Dataset excerpts:
↓↓↓

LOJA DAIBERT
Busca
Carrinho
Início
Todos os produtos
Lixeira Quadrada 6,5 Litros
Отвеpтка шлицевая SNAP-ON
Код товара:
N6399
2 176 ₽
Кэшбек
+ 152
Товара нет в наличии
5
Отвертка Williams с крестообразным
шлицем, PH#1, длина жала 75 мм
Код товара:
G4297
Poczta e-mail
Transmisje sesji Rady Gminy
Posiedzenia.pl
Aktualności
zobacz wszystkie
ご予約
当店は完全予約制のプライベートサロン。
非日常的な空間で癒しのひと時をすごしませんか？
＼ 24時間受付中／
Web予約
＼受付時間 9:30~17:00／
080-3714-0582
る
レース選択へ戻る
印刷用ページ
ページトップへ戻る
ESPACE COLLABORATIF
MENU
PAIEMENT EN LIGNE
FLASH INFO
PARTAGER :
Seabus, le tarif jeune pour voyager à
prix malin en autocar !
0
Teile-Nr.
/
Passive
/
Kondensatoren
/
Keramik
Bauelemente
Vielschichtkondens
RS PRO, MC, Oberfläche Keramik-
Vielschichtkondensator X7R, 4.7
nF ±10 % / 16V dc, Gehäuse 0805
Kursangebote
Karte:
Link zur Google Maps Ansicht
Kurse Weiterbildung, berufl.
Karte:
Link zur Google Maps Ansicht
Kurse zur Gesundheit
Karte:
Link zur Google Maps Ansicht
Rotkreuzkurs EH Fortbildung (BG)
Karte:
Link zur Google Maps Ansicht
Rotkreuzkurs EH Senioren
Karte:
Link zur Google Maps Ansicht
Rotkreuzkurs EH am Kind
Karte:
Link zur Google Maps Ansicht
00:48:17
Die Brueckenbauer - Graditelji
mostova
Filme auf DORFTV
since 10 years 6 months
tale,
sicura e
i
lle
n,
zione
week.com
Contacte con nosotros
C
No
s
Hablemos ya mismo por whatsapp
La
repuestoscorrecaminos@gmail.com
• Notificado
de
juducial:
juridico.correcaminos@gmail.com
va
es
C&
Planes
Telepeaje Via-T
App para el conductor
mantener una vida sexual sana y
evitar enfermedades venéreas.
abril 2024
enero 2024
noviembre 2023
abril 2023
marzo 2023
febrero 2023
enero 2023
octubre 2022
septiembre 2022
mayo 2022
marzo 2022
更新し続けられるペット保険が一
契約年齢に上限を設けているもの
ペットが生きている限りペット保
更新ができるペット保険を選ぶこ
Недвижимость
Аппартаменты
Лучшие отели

↑↑↑
↓↓↓

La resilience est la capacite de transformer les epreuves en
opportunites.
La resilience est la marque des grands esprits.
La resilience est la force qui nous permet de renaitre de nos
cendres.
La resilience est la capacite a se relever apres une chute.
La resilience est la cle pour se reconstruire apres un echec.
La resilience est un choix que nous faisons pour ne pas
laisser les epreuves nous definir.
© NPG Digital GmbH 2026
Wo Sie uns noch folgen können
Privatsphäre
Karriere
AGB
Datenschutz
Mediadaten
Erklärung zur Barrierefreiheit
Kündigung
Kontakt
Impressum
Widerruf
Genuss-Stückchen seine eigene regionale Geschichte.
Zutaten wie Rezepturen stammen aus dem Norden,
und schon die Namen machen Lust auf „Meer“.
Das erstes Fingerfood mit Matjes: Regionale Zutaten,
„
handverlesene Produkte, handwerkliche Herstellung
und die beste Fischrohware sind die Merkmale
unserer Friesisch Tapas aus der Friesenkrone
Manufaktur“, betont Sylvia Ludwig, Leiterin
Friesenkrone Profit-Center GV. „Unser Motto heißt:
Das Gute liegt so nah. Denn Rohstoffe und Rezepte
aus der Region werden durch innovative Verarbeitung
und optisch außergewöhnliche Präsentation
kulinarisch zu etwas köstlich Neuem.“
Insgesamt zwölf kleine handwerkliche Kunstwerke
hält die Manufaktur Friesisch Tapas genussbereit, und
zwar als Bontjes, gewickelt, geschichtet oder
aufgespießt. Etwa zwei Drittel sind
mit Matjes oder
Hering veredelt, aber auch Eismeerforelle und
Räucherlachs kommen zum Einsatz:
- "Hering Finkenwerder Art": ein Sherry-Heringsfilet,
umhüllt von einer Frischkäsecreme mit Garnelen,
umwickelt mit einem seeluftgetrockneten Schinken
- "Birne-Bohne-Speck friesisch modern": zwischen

↑↑↑

Filter the lines above, keeping each one that contains the string "apres".

La resilience est la capacite a se relever apres une chute.
La resilience est la cle pour se reconstruire apres un echec.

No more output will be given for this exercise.